··· DATA FOR THIS TASK
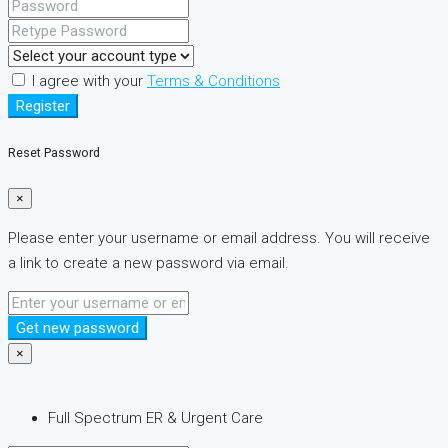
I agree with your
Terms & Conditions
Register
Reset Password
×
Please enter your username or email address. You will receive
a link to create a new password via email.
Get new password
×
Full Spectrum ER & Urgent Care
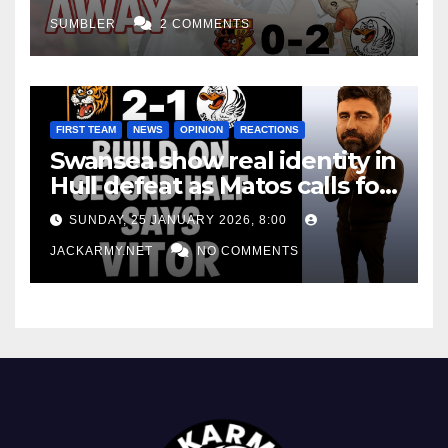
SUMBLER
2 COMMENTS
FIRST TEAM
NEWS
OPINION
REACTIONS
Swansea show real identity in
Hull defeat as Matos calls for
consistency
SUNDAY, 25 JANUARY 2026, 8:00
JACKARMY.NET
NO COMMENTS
······
··· DATA FOR THIS TASK
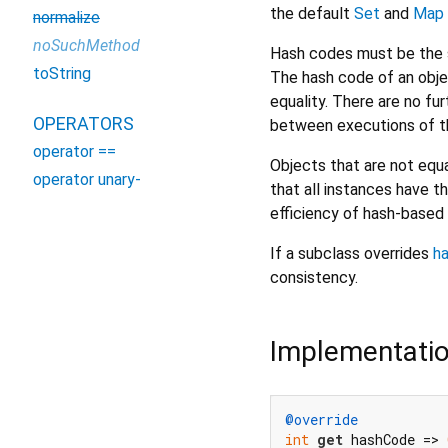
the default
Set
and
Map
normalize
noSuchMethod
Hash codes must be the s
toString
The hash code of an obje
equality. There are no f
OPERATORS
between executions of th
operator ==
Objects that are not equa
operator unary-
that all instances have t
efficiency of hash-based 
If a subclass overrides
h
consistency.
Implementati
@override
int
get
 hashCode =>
······
WHAT IS BEING ASKED ▸ Copy only the lines above from the one containing "I agree with your" through the one containing "NO COMMENTS", both included. Leave out the pictures.

EXPECTED ANSWER ▸
I agree with your
Terms & Conditions
Register
Reset Password
×
Please enter your username or email address. You will receive
a link to create a new password via email.
Get new password
×
Full Spectrum ER & Urgent Care
SUMBLER
2 COMMENTS
FIRST TEAM
NEWS
OPINION
REACTIONS
Swansea show real identity in
Hull defeat as Matos calls for
consistency
SUNDAY, 25 JANUARY 2026, 8:00
JACKARMY.NET
NO COMMENTS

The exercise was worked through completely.